毎年、株主総会が集中する6月。28日には沖縄を除く大手電力9社の株主総会が開催されたが、9社すべてで株主から提出された「脱原発」の提案はことごとく否決スルーされた。株主提案は脱原発に限らずよほどの根回しがないと通らないので毎度のことではあるが、猛暑で電力がひっ迫するこの時期だけに、注目度は異なった。結果、東電の大株主である東京都のトップである小池百合子知事と関電の大株主である大阪市トップの松井一郎市長の振る舞いにSNSでツッコミが入れられることに。
特に小池百合子知事は歴代の東京都知事として初めて株主総会に出席。目立ちたがり屋で知られる彼女だけに、電力問題で日本中が揺れる中、ポイントを稼いで‥‥と行きたかったのだろう。

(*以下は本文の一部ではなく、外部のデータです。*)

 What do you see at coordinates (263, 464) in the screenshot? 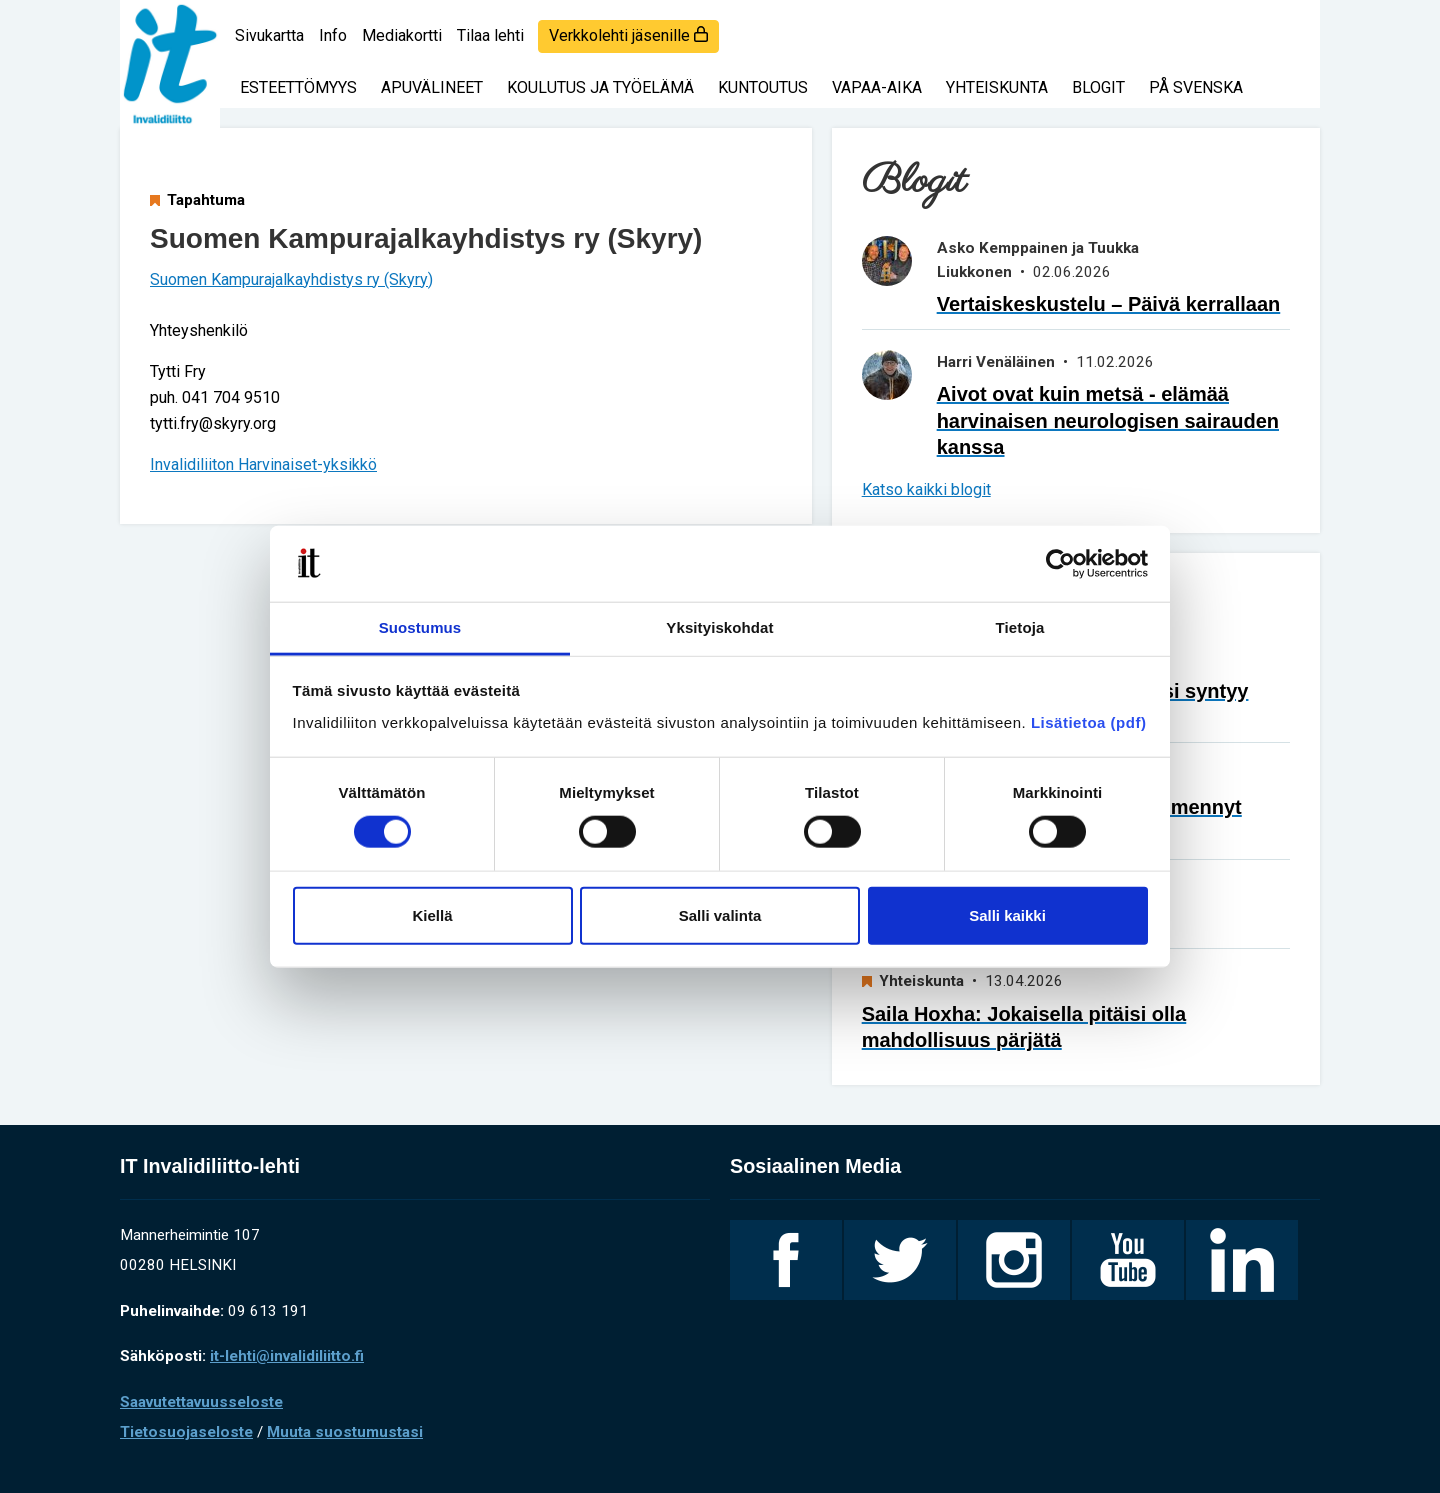
I see `Invalidiliiton Harvinaiset-yksikkö` at bounding box center [263, 464].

「小池知事は環境大臣時代にクールビズを流行らせたのが自慢の1つで、コロナでも『3密』や『5つの小』など、ワンフレーズ政治が得意な人。また環境つながりで緑色をイメージジカラーとしているように、脱原発派。そこで都として、『電力の安定供給確保』と『再エネ利用最大化』の文言を盛り込んだ定款の変更を提案しました」(全国紙記者)
ところが、そんなことが出来ていたのなら現状はこんなことになっていないわけで、つまりは理想論の絵空事だ。しかも華麗にスルーされたとあって、SNSでは「子供じみたパフォーマンス」「ド素人か」といった厳しい声が。
その小池知事、最近電力問題では「減らす」「創る」「溜める」の頭文字を取って「HTT」とお得意のワンフレーズを謳っているが、全く浸透していない。
関西では大阪市と京都市、神戸市が関電の大株主なので、3市共同で「水素の活用による脱原発」を提案。そして当然、こちらもスルー。
だが考えてみれば現在の選挙戦、松井一郎日本維新の会代表は原発再稼働を訴えているではないか。
「日本維新の会の公約としては、将来的に原発はフェードアウトという平凡なもの。しかし松井さんはロシアのウクライナ侵攻時から原発再稼働はやむなしとしていて、原子力規制委の審査や地元の同意はクリアしているものの、テロ対策設備の整備が終わっていない関電美浜原発3号機と高浜原発1、2号機を内閣の責任ですぐにも動かすべきとしていました。そしてそのことを踏まえて選挙演説では、私たちに力があれば原発を動かすのにと言って投票を呼び掛けています」(同)
市長としては「脱原発」で日本維新の会代表としては「再稼働」? するとやはりSNSでは「どっちやねん」「意味不明だね」といった声が上がり、選挙前の大事な時期、表と裏の使い分けで嫌われるのは避けたいということか。